One issue with less time is clearly idea generation. In the past, I was very proud of the fact that most of my ideas were “original” which means I developed them mostly all by my own. This however takes time and requires a lot of reading and research.
It’s pretty clear that I can do less of this going forward. One way to “short cut” this is to look at what other people are doing. The biggest problem with this is in my opinion, in trying to follow ideas of managers that have a very different way and style of investing. Some readers might remember that I “shadowed” David Einhorn for some time but I didn’t understand what he was doing (and maybe he didn’t either….).
So I think it is pretty essential to focus on investors that have a certain degree of overlap with my preferred way of investing. Luckily there are some and I will use them much more as “Inspiration” than I did in the past. Just to be clear: i would never buy a stock just because another investor has bought it. But I intend to use this morethan in the past to see if such a stock could be potentially interesting.

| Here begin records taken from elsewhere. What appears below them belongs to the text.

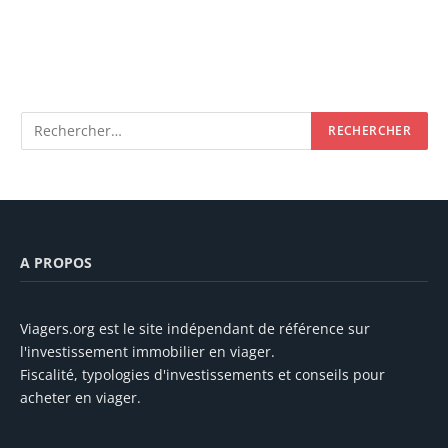
A PROPOS
Viagers.org est le site indépendant de référence sur
l'investissement immobilier en viager.
Fiscalité, typologies d'investissements et conseils pour
acheter en viager.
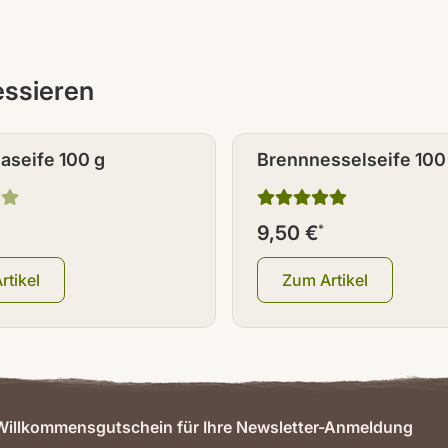
ressieren
aseife 100 g
Brennnesselseife 100
9,50 €
*
rtikel
Zum Artikel
illkommensgutschein für Ihre Newsletter-Anmeldung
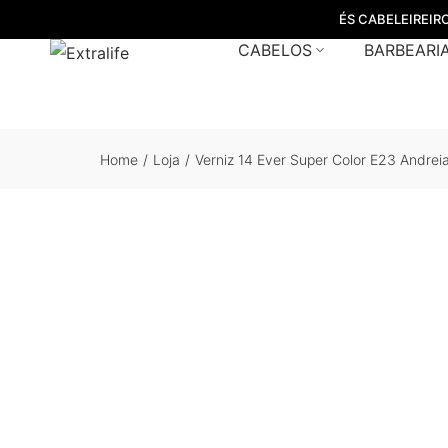
ÉS CABELEIREIR
CABELOS
BARBEARI
Home
/
Loja
/
Verniz 14 Ever Super Color E23 Andrei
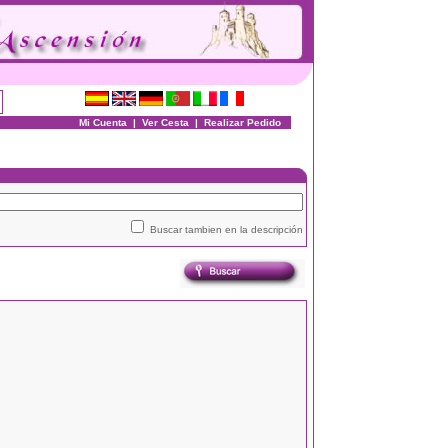
Mi Cuenta
|
Ver Cesta
|
Realizar Pedido
Buscar tambien en la descripción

One observation form my side: Maybe it is subjective but I have the feeling that in the blogosphere, there are not many good investment blogs left. Maybe I should go and search for new ones, but a lot of the old ones rarely post anymore.
But don’t worry: There will be some original ideas here in the future as well, but maybe not just as many as in the past.
Re 11: What should I do with the blog
Clearly, the blog requires some of my precious “extra time”. If I would end the blog, in theory I would have more time to look at investments. On the other hand, the blog and my great readers are a great motivator to keep going. Without the blog I don’t think that my portfolio would have performed as it has in the past.
What I will need to do is however to also reduce the blogging frequency and posts might get shorter. But we will see how this turns out as blogging still is great fun for me.
Summary – in a nutshell:
With less time available, I will need to change the way I invest in the future. Most importantly I will:
- try to increase my average holding period further and slow down trading frequency even more
- focus more on my core areas of expertise (e.g. financial services, Europe)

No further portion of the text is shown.